Impact of metabotropic glutamate 2/3 receptor stimulation on activated dopamine release and locomotion

Abstract

Rationale: Activation of metabotropic glutamate (mGlu) 2/3 receptors may provide a novel strategy for treating schizophrenia. This effect is thought to be mediated through dopamine-independent mechanisms because mGlu2/3-receptor agonists have no considerable affinity for dopamine receptors. These agonists, however, reduce amphetamine-induced hyperlocomotion suggesting that they influence dopamine neurotransmission.

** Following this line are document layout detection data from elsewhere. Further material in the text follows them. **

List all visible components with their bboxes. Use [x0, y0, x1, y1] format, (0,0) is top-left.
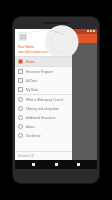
staticText: My Data [26, 88, 38, 92]
staticText: Recurrent Program [26, 70, 54, 74]
button[interactable]: Additional Resources [15, 113, 72, 122]
button[interactable]: Recurrent Program [15, 67, 72, 76]
staticText: Sharing and using data [26, 107, 59, 111]
staticText: Disclaimer [26, 134, 41, 138]
staticText: All Data [26, 79, 37, 83]
button[interactable]: Sharing and using data [15, 104, 72, 113]
staticText: What is Mahogany Council [26, 98, 64, 102]
staticText: About [26, 125, 35, 129]
staticText: Additional Resources [26, 116, 56, 120]
staticText: Version 1.0 [18, 154, 34, 158]
button[interactable]: Your Name [15, 29, 72, 56]
button[interactable]: Home [15, 57, 72, 66]
button[interactable]: Recents [74, 160, 83, 169]
button[interactable]: Home [52, 160, 61, 169]
staticText: name@example.com [18, 50, 48, 54]
button[interactable]: About [15, 122, 72, 131]
button[interactable]: What is Mahogany Council [15, 95, 72, 104]
button[interactable]: Disclaimer [15, 131, 72, 140]
staticText: Home [26, 60, 35, 64]
button[interactable]: My Data [15, 85, 72, 94]
staticText: Your Name [18, 45, 34, 49]
button[interactable]: Back [29, 160, 38, 169]
button[interactable]: All Data [15, 76, 72, 85]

Objective: We evaluated whether the inhibitory effect of mGlu2/3-receptor activation on amphetamine-induced hyperlocomotion correlates with attenuated dopamine release. We also assessed whether mGlu 2/3 receptor activation has inhibitory effects on activity-dependent vesicular release of dopamine in behaving animals.

Methods: Microdialysis was used to measure extracellular levels of dopamine in the dorsal striatum (DStr) and nucleus accumbens (NAc) of freely moving rats. The effect of the mGlu2/3-receptor agonist LY354740 on dopamine release and locomotion elicited by amphetamine, electrical stimulation of the ventral tegmental area, or L-dopa was assessed.

Results: We find that the inhibitory effect of mGlu2/3 activation on amphetamine-induced hyperlocomotion correlates with an attenuated increase in dopamine release in the NAc and DStr. However, when dopamine levels were increased by electrical stimulation of dopamine neurons or by administration of the dopamine precursor L-dopa, activation of mGlu2/3 receptors had no effect on dopamine release or on behavior.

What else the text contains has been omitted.